(Page images and extracted text)
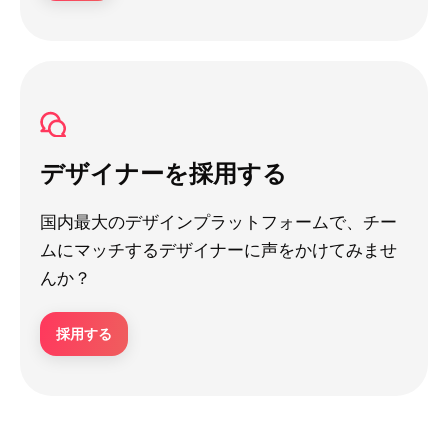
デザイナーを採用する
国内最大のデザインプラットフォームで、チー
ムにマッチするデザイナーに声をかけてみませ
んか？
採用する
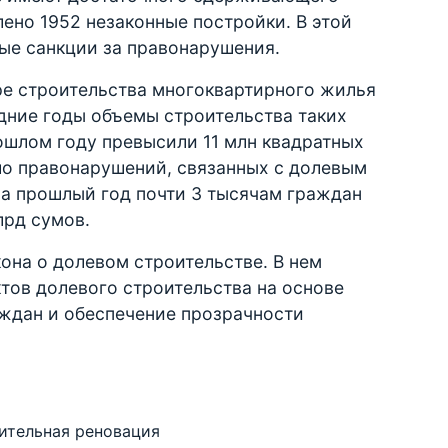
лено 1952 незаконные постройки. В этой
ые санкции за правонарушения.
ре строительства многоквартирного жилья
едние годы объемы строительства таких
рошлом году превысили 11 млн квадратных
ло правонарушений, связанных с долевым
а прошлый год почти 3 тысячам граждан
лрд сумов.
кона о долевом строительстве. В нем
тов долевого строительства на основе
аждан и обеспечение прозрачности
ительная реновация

...

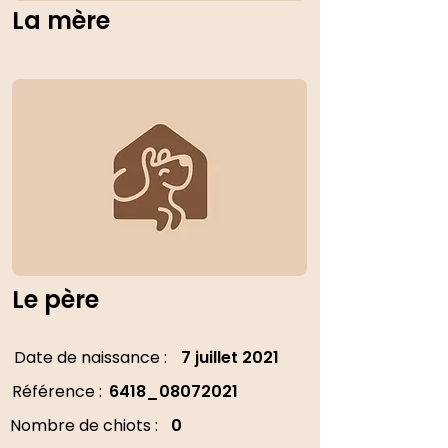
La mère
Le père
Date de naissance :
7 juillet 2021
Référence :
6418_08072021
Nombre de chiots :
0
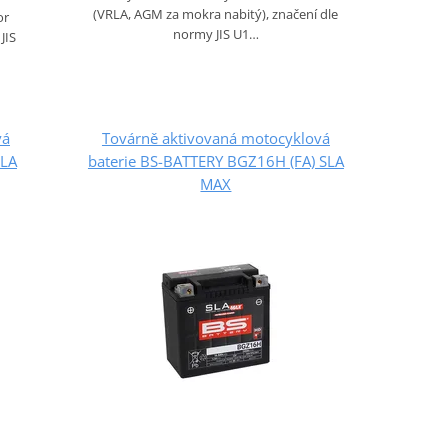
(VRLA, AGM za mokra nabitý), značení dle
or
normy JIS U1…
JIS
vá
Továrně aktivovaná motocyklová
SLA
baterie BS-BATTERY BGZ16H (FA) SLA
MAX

*Your instructions*:
Filter the entries above down to the lines that contain the word "строительства".

*The completed task*:
ре строительства многоквартирного жилья
едние годы объемы строительства таких
тов долевого строительства на основе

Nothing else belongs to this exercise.